### Work to be completed:
Return, from the listing below, every line that includes "brightness".

[[ Materials provided, beginning ]]

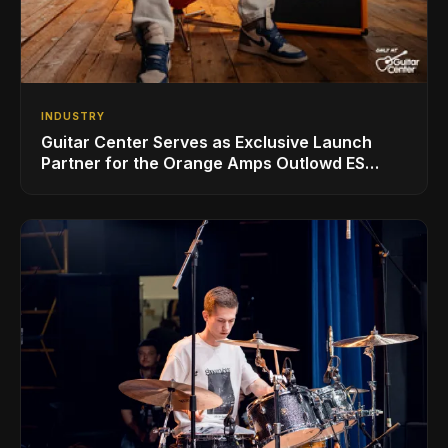
INDUSTRY
Guitar Center Serves as Exclusive Launch
Partner for the Orange Amps Outlowd ES
Series, Designed in Collaboration with Ed
Sheeran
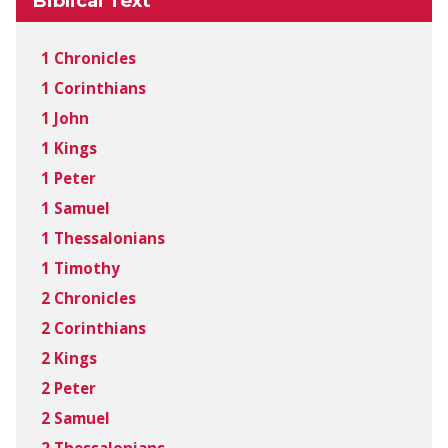
Biblical Text
1 Chronicles
1 Corinthians
1 John
1 Kings
1 Peter
1 Samuel
1 Thessalonians
1 Timothy
2 Chronicles
2 Corinthians
2 Kings
2 Peter
2 Samuel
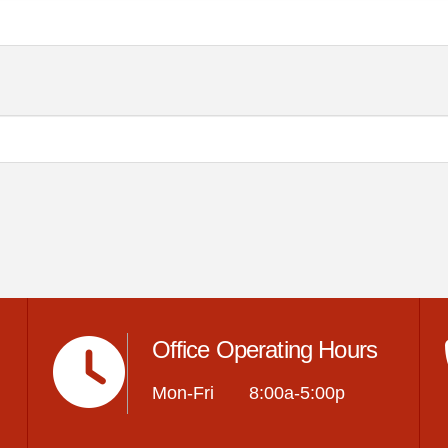
Office Operating Hours
Mon-Fri 8:00a-5:00p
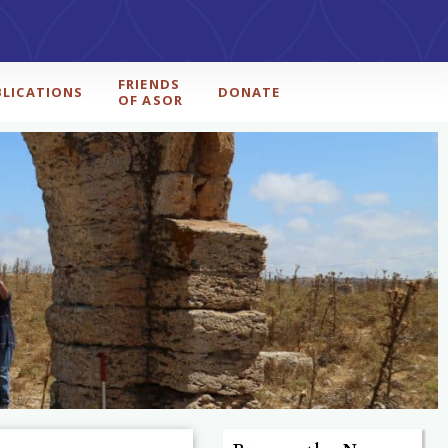
FRIENDS
BLICATIONS
DONATE
OF ASOR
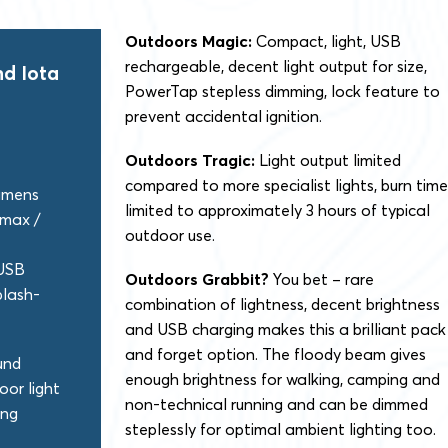
Outdoors Magic:
Compact, light, USB
rechargeable, decent light output for size,
d Iota
PowerTap stepless dimming, lock feature to
prevent accidental ignition.
Outdoors Tragic:
Light output limited
compared to more specialist lights, burn time
umens
limited to approximately 3 hours of typical
 max /
outdoor use.
USB
Outdoors Grabbit?
You bet – rare
plash-
combination of lightness, decent brightness
and USB charging makes this a brilliant pack
and forget option. The floody beam gives
und
enough brightness for walking, camping and
oor light
non-technical running and can be dimmed
ing
steplessly for optimal ambient lighting too.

[[ Materials provided, end ]]

### Exercise result:
combination of lightness, decent brightness
enough brightness for walking, camping and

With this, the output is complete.